> _WHAT THE TASK ASKS_
Take the line with "zachował […]" as the first and the last line of the data as the end. Write out both and every line between exactly, except pictures.

> _DATA PROVIDED_
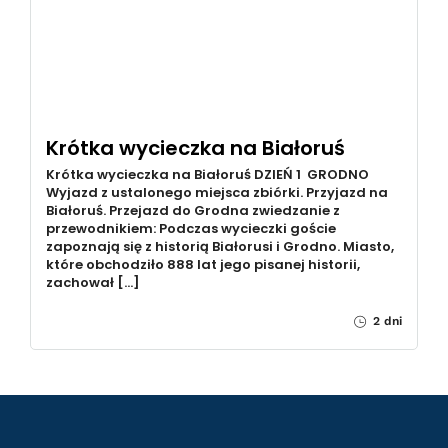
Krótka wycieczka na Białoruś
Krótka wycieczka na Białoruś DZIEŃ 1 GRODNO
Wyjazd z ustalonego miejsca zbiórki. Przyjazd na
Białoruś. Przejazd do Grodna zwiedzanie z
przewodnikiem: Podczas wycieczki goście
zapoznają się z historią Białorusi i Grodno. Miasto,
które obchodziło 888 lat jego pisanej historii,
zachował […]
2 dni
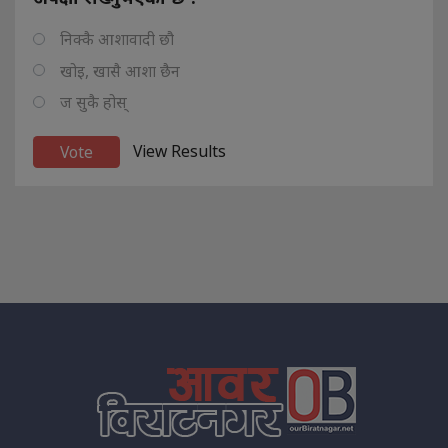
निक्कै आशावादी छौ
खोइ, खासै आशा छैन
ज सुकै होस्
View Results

> _RESULT_
zachował […]
2 dni
निक्कै आशावादी छौ
खोइ, खासै आशा छैन
ज सुकै होस्
View Results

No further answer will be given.